▸ **Data for processing**:
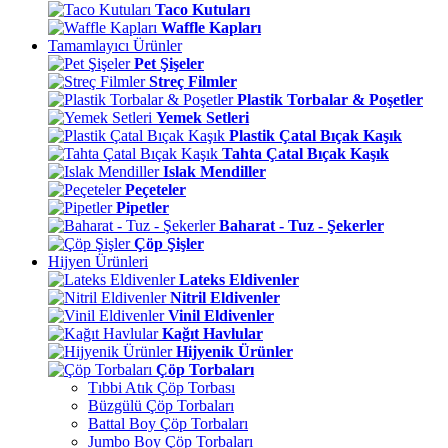
Taco Kutuları
Waffle Kapları
Tamamlayıcı Ürünler
Pet Şişeler
Streç Filmler
Plastik Torbalar & Poşetler
Yemek Setleri
Plastik Çatal Bıçak Kaşık
Tahta Çatal Bıçak Kaşık
Islak Mendiller
Peçeteler
Pipetler
Baharat - Tuz - Şekerler
Çöp Şişler
Hijyen Ürünleri
Lateks Eldivenler
Nitril Eldivenler
Vinil Eldivenler
Kağıt Havlular
Hijyenik Ürünler
Çöp Torbaları
Tıbbi Atık Çöp Torbası
Büzgülü Çöp Torbaları
Battal Boy Çöp Torbaları
Jumbo Boy Çöp Torbaları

▸ **Task to carry out**:
Quote, without alteration, the final stretch of the entries: the line with "Kağıt Havlular" onward to the last line.

▸ **Result**:
Kağıt Havlular
Hijyenik Ürünler
Çöp Torbaları
Tıbbi Atık Çöp Torbası
Büzgülü Çöp Torbaları
Battal Boy Çöp Torbaları
Jumbo Boy Çöp Torbaları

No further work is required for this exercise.